(Dataset entries)
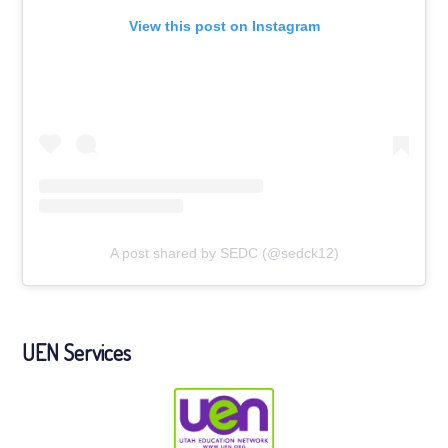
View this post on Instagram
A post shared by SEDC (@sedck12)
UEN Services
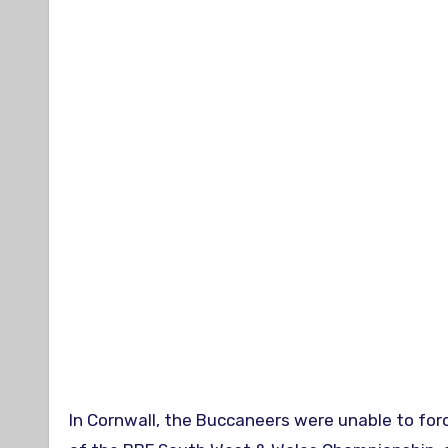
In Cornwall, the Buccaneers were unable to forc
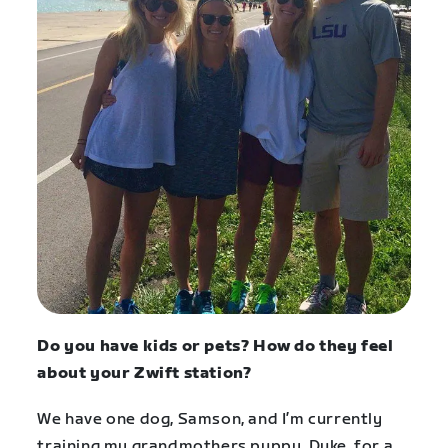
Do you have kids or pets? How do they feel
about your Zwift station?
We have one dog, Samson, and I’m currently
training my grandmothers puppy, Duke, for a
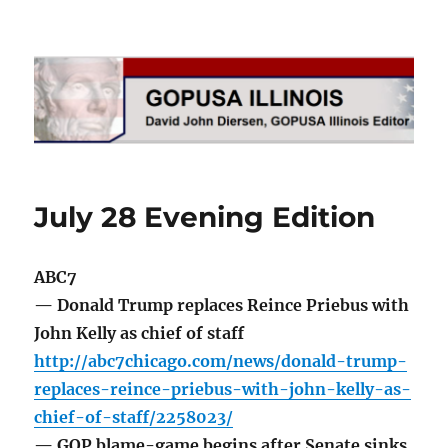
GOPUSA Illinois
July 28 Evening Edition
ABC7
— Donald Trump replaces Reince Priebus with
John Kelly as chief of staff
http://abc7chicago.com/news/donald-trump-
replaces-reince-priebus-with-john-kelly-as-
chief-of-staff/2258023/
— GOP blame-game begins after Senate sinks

Aim of the task: Copy all the lines above that hold the string "replaces".

Result below:
— Donald Trump replaces Reince Priebus with
replaces-reince-priebus-with-john-kelly-as-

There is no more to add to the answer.